One of the few bragging rights that we have here at Llama Towers is that this blog has gained a reputation as a place where new legal issues get a discussion before they hit the academic mainstream. Virtual worlds, open source, software patents, cryptocurrencies, blockchains, AI, and NFTs, all have gotten a discussion well before they became buzzwords. And not just any technology gets a look-in, there are a few fads that never caught my eye: 3D printing, smart cities, the Internet of Things, just to name a few. My disinterest perhaps proved to be justified.
I’m sitting on the fence about the latest buzzword, the metaverse. I’m a bit conflicted about whether to put it in my list of topics that have no future.
Why am I conflicted? I’ve been writing about gaming and virtual worlds for years, and somehow this has made me an early expert in what people call the metaverse. And yes, I’ve been writing about that very same topic recently in this blog, and I have been invited to speak about it in several workshops and conferences.

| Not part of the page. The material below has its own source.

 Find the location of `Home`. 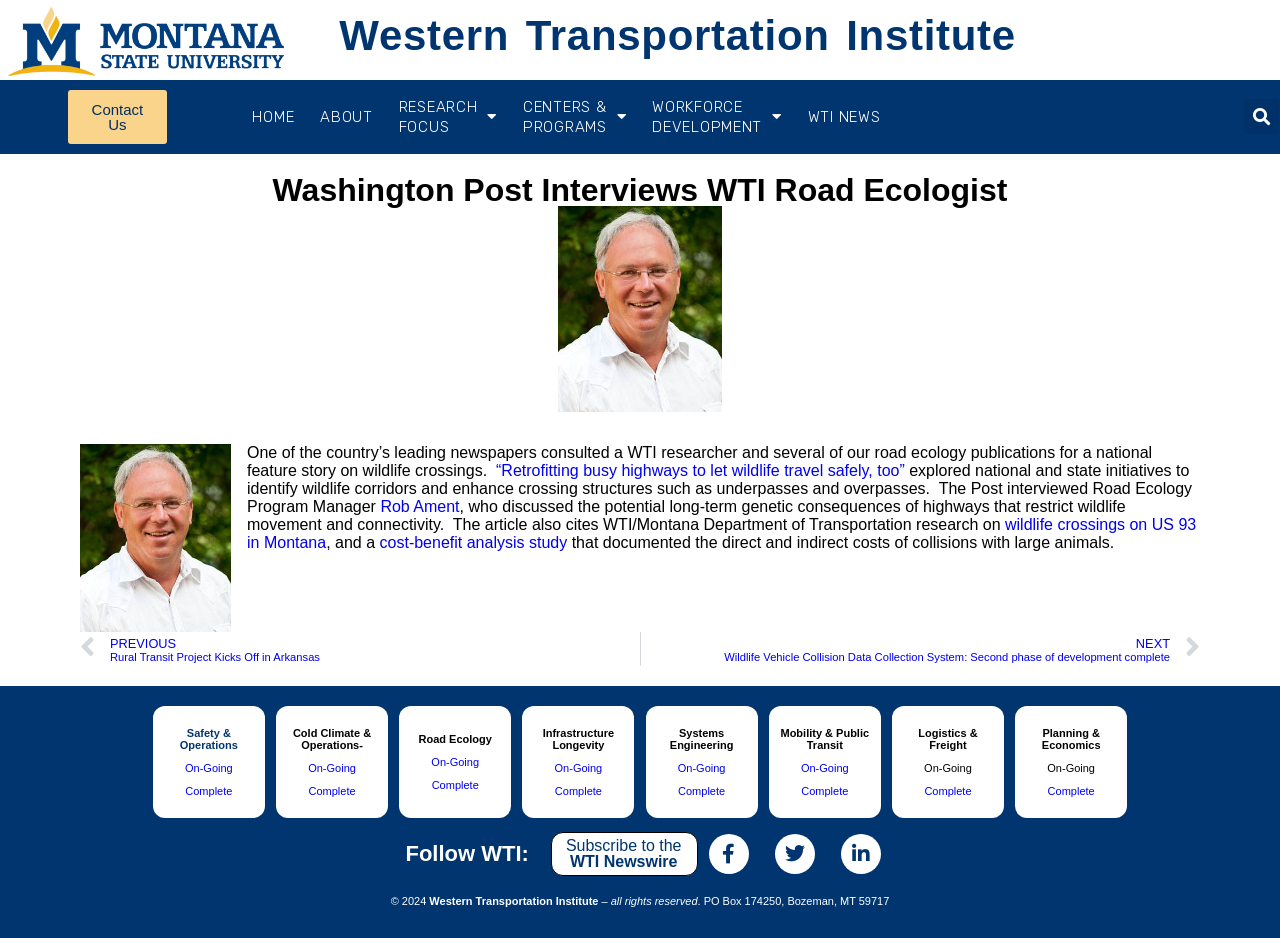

Yet the more I look into it, the less impressed I am that there is anything requiring a detailed legal scrutiny, and on the contrary, I’m tempted to start actively canvassing against it. So in many ways I’m arguing against my own relevance in a subject that is gaining a lot of interest.
But career advancement has never been my forte, so here it goes.
The main problem is of course that we don’t really know what the metaverse actually is. There are conflicting definitions, with anything from text-based MUDs to VR environments being defined as part of the metaverse. I was recently watching an episode of the documentary series called “Engineering the Future” dedicated to the metaverse, and it soon became clear that the documentary was not sure about what the metaverse was either. It begins covering Roblox, which it described as “immersive virtual spaces where people can play and interact with one another”, but if you take that to meet the definition of the metaverse, then so does World of Warcraft. The documentary moves to some cool and flashy 3D scanning technology used to digitise real places and objects, but that also felt off. The documentary ends with virtual reality, haptics, and sensory input suits. Pretty nice stuff, but not what one could describe as the metaverse that everyone is talking about.
So what is the metaverse? What if I told you that it doesn’t really exist, and it’s just a marketing ploy? After all, most of what is being described as the metaverse has been in existence for a while, so we don’t really need a new concept that nobody can agree on. We have indeed been here before, virtual reality headsets were already available in the 90s, and we experienced a bit of hype in the shape of cyberpunk novels and movies, but the technology was not ready yet, or so we were told. Then we had the virtual worlds hype of 2006-2009, where Second Life was presented as the future of the Internet, and we all know how that ended. Similar hype-cycles have come and gone, particularly blockchain gaming and Web3, so the metaverse feels very similar to all of that.
One thing that is making me even more sceptical of the metaverse is that we have seen real technological revolutions on the meantime, and the speed with which they are adopted are often forgotten after the fact. Remember the meteoric rise of the smart phone, social media, the iPod, and the gig economy, and contrast it with the complete lack of user interest for the metaverse. Moreover, we are currently undergoing a real revolution in the shape of creative AI, and the contrast with tools that nobody wants to use couldn’t be more stark. Meta is spending billions in a niche technology with no proven track record, and on the contrary, there’s evidence that people do not want VR. We were trapped indoors for months in 2020, and if VR didn’t take-off then, then I don’t know how it will.
Let’s assume that VR will remain a niche interest, what then is left for the metaverse? Many have pointed towards Web3 as a possible metaverse, but that doesn’t track with reality either. Leaving aside the fact that crypto is undergoing a downturn, most Web3 sites like Decentraland are ghost towns, the injection of blockchain to 3D interactive spaces makes everything slow and clunky.
Nonetheless, there’s lots of money riding on people adopting this nebulous concept. From Meta to a constellation of Web3 startups and wannabes, so we seem to be stuck with this for now, and my calls for it to die will fall on deaf ears.
I’ll leave you for now, I have to prepare another metaverse law presentation in which I tell people that there’s no metaverse.
2 Comments
riveravaldez · November 7, 2022 at 8:53 pm
It’s always nice to read some realistic insights in the form of clear, sensible arguments.
Thanks a lot, as usual.
riveravaldez · November 7, 2022 at 9:03 pm
Now, in order to elaborate on the topic, it would be interesting to determine exactly why the metabuzz doesn’t attracts people in masses.
It demands an excessive amount of time for humans that have to make a living?
It has bad press from the long sci-fi tradition?
People prefer reality or can detach from the tactile experience?
It doesn’t offers nothing attractive (like WOW)?